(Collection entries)

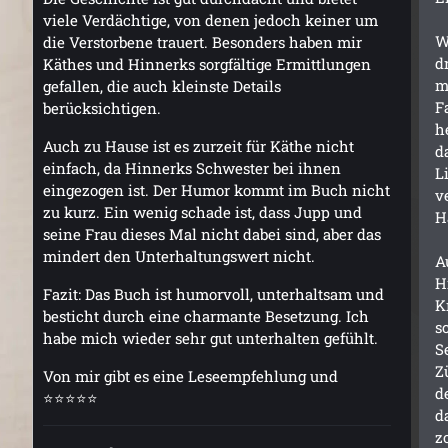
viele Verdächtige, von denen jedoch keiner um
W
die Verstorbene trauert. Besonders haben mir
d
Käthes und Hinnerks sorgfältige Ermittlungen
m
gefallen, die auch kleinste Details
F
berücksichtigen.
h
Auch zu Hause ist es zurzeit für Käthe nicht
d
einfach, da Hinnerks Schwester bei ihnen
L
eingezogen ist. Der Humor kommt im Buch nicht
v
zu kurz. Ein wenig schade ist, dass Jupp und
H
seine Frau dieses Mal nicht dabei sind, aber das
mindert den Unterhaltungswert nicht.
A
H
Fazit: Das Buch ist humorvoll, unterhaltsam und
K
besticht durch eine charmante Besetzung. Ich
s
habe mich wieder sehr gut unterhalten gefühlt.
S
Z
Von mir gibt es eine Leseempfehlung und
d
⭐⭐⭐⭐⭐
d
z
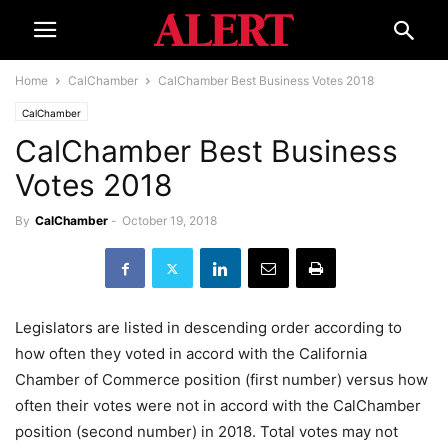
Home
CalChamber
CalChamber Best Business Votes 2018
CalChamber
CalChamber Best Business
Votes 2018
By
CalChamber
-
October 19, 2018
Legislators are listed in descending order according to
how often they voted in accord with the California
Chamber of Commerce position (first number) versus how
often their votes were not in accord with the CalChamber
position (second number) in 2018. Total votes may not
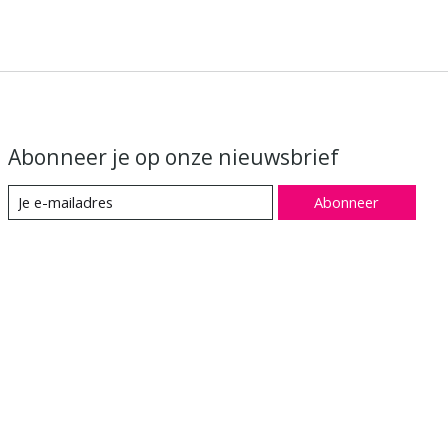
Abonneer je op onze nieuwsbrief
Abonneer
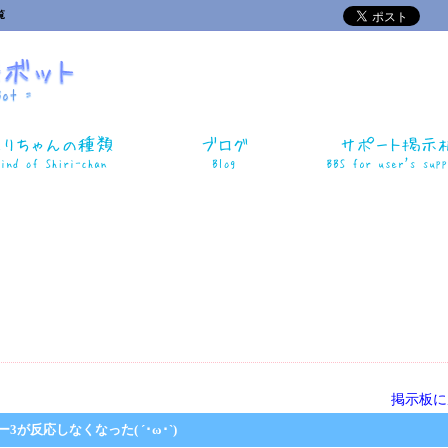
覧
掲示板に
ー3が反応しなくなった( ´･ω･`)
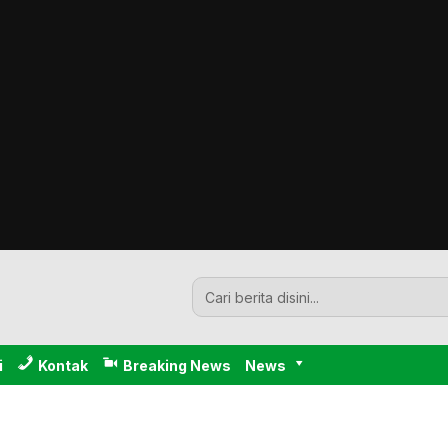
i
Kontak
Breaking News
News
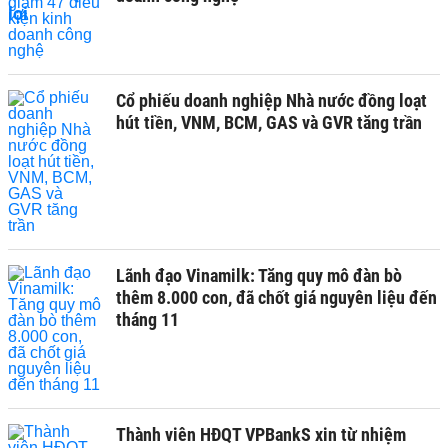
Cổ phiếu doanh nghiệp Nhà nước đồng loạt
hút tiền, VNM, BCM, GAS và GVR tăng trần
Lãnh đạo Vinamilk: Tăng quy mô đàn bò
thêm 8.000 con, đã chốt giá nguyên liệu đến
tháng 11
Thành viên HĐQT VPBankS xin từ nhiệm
* * *
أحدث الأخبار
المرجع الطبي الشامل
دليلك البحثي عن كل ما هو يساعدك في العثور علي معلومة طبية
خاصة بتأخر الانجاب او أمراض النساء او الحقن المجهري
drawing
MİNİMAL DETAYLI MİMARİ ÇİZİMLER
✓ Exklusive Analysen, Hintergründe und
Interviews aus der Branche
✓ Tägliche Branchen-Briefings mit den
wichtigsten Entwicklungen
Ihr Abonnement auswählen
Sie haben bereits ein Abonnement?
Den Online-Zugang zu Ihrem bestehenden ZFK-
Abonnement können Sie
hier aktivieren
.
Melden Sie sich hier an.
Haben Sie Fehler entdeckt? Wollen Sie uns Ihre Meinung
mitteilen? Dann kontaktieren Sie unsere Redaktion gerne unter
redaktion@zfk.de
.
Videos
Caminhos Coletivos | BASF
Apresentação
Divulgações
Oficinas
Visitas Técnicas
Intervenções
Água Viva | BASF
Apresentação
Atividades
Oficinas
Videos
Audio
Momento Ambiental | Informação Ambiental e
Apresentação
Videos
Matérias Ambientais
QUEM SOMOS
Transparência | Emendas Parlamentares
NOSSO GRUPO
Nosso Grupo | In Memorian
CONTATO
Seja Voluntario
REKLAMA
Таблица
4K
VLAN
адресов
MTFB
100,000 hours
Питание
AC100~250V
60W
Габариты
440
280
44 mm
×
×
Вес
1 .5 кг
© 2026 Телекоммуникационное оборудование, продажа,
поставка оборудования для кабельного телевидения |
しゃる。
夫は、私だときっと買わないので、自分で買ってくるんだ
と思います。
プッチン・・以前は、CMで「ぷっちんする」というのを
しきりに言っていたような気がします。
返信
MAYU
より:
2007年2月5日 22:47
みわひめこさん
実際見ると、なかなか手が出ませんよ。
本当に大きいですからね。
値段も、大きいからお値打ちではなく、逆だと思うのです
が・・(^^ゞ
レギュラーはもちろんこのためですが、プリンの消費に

- _Assignment_
Copy, exactly and only, the lines above that begin with the one containing "دليلك البحثي عن" and finish with the one containing "Melden Sie sich hier an.".

- _Written answer_
دليلك البحثي عن كل ما هو يساعدك في العثور علي معلومة طبية
خاصة بتأخر الانجاب او أمراض النساء او الحقن المجهري
drawing
MİNİMAL DETAYLI MİMARİ ÇİZİMLER
✓ Exklusive Analysen, Hintergründe und
Interviews aus der Branche
✓ Tägliche Branchen-Briefings mit den
wichtigsten Entwicklungen
Ihr Abonnement auswählen
Sie haben bereits ein Abonnement?
Den Online-Zugang zu Ihrem bestehenden ZFK-
Abonnement können Sie
hier aktivieren
.
Melden Sie sich hier an.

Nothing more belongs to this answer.